Are CFOs the least job-secure members of the healthcare C-suite?
Chief financial officers are the most likely members of U.S. C-suites to leave their jobs within five years of starting, whether by resignation, retirement, termination or promotion.
Going by industry, healthcare CFOs are in the middle of the pack with average tenure of 3.0 years.
Hospitality CFOs top the average-tenure list at 3.5 years while advertising and railroad CFOs bring up the rear at just 2.5 years.
The findings are from an analysis of C-suite pay, turnover and “pain points” at more than 2,000 of the biggest companies in the U.S.
The work was conducted by the financial planning firm DataRails.
The analysts found that, in C-suites across all industries, chief technology officers lasted the longest, on average, over a five-year period ending in 2021:
- Chief Technology Officer—4.64 years (average salary $3.8 million)

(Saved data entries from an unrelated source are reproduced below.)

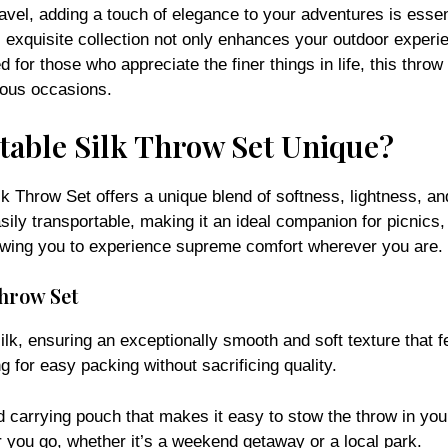
avel, adding a touch of elegance to your adventures is essen
exquisite collection not only enhances your outdoor experie
 for those who appreciate the finer things in life, this throw
rious occasions.
able Silk Throw Set Unique?
k Throw Set offers a unique blend of softness, lightness, and
asily transportable, making it an ideal companion for picnics,
allowing you to experience supreme comfort wherever you are.
Throw Set
k, ensuring an exceptionally smooth and soft texture that fe
ng for easy packing without sacrificing quality.
ed carrying pouch that makes it easy to stow the throw in yo
 you go, whether it’s a weekend getaway or a local park.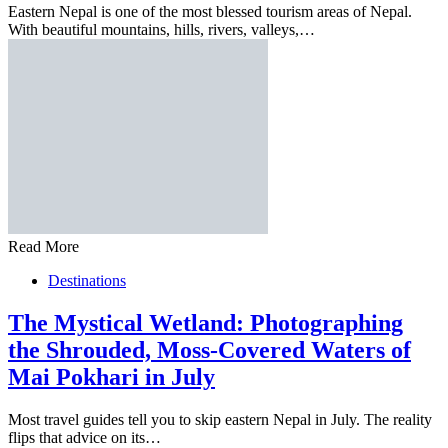
Eastern Nepal is one of the most blessed tourism areas of Nepal.
With beautiful mountains, hills, rivers, valleys,…
Read More
Destinations
The Mystical Wetland: Photographing
the Shrouded, Moss-Covered Waters of
Mai Pokhari in July
Most travel guides tell you to skip eastern Nepal in July. The reality
flips that advice on its…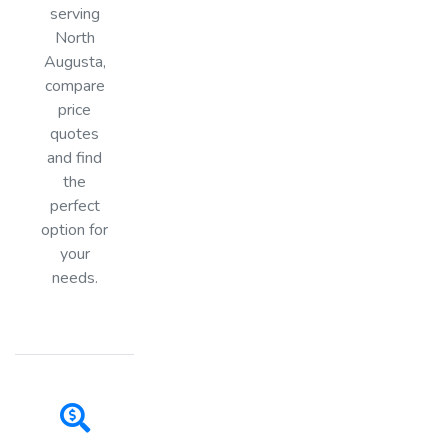
serving
North
Augusta,
compare
price
quotes
and find
the
perfect
option for
your
needs.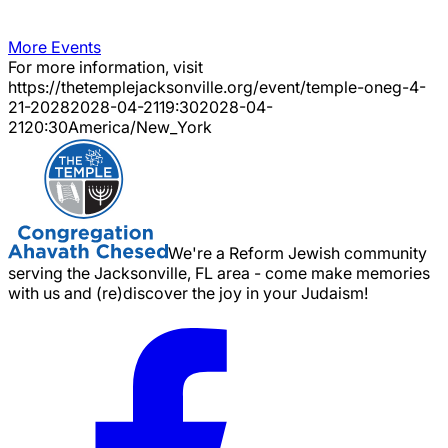
More Events
For more information, visit
https://thetemplejacksonville.org/event/
temple-oneg-4-
21-2028
2028-04-21
19:30
2028-04-
21
20:30
America/New_York
We're a Reform Jewish community
serving the Jacksonville, FL area - come make memories
with us and (re)discover the joy in your Judaism!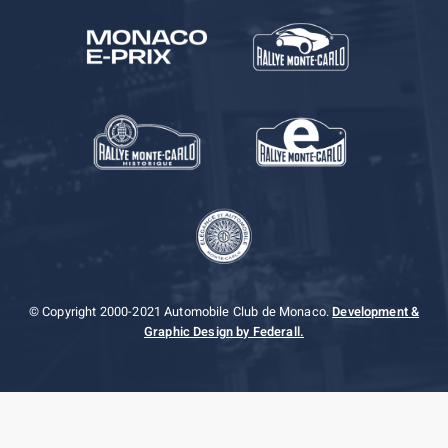
© Copyright 2000-2021 Automobile Club de Monaco.
Development &
Graphic Design by Federall.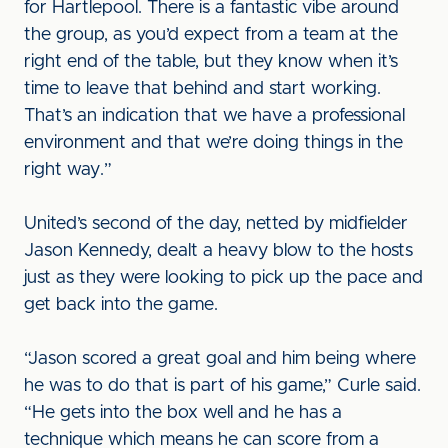
for Hartlepool. There is a fantastic vibe around
the group, as you’d expect from a team at the
right end of the table, but they know when it’s
time to leave that behind and start working.
That’s an indication that we have a professional
environment and that we’re doing things in the
right way.”
United’s second of the day, netted by midfielder
Jason Kennedy, dealt a heavy blow to the hosts
just as they were looking to pick up the pace and
get back into the game.
“Jason scored a great goal and him being where
he was to do that is part of his game,” Curle said.
“He gets into the box well and he has a
technique which means he can score from a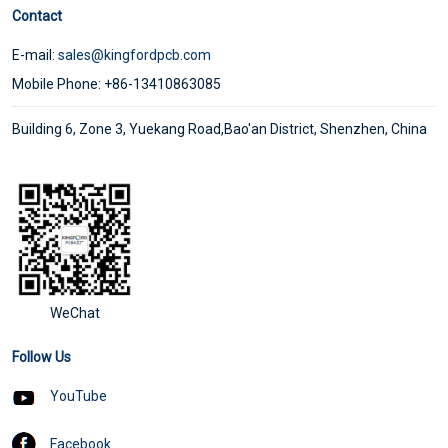
Contact
E-mail:
sales@kingfordpcb.com
Mobile Phone: +86-13410863085
Building 6, Zone 3, Yuekang Road,Bao'an District, Shenzhen, China
WeChat
Follow Us
YouTube
Facebook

- Chief Marketing Officer—4.63 years ($2.5 million)
- General Counsel—4.5 years ($2.5 million)
- CEO—3.89 years ($10.4 million)
- CFO—3.51 years ($3.5 million)
The authors comment that, while full records for 2022 are not yet available, an anecdotal analysis of the past year suggests a “similar picture of CFO exodus” is unfolding.
Their look at 2022 also names an average age for CFOs opting to retire out of the workforce: 60 years.
The authors comment on their methodology for the preliminary 2022 analysis. “We analyzed a sample of 87 CFOs who were replaced, retired or were promoted in 2022 based on PR Newswire announcements among our 2,056 companies,” they explain. “This represents only a small sample of the eventual number; in 2023, official figures will trickle into SEC filings, providing complete 2022 data.”
“Nevertheless,” they write, “we see the frenetic pace of CFO replacement set to break records.”
DataRails has posted the report in full for free.